Man found not guilty of supplying alcohol to teen who died at West Coast party
A West Coast man has been found not guilty of supplying alcohol to teenager who later drank himself to death at a lakeside party.
Police alleged Adam Adcock, 19, supplied 17-year-old Mitchell Heward with a 12-pack box of Corona beers, filled the beer-bong the younger teen drank from, and handed him a bottle of vodka at a party at Lake Kaniere on February 13, 2016.
Heward, a twin, died after drinking heavily from a funnel while playing party games at the party near Hokitika. A 17-year-old girl who suffered "extreme intoxication" was treated at Grey Base Hospital.
On Tuesday, Judge Jane Farish found Adcock not guilty of supplying alcohol to a minor following a judge-alone trial at the Greymouth District Court.

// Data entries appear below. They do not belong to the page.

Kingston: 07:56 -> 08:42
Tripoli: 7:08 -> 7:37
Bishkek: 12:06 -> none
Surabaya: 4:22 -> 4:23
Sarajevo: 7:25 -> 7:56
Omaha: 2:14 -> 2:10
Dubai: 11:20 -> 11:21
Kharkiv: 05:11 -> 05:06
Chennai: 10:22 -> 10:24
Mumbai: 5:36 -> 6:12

She said police originally thought Adcock bought beer for Heward when a group of four left the party in the afternoon to stock up on more alcohol.
Brendan Perrin, 23, earlier pleaded guilty to buying beer for Heward and was discharged without conviction in May. Judge David Saunders said he was impressed by the compassionate speech Perrin delivered at South Westland Area School earlier this year.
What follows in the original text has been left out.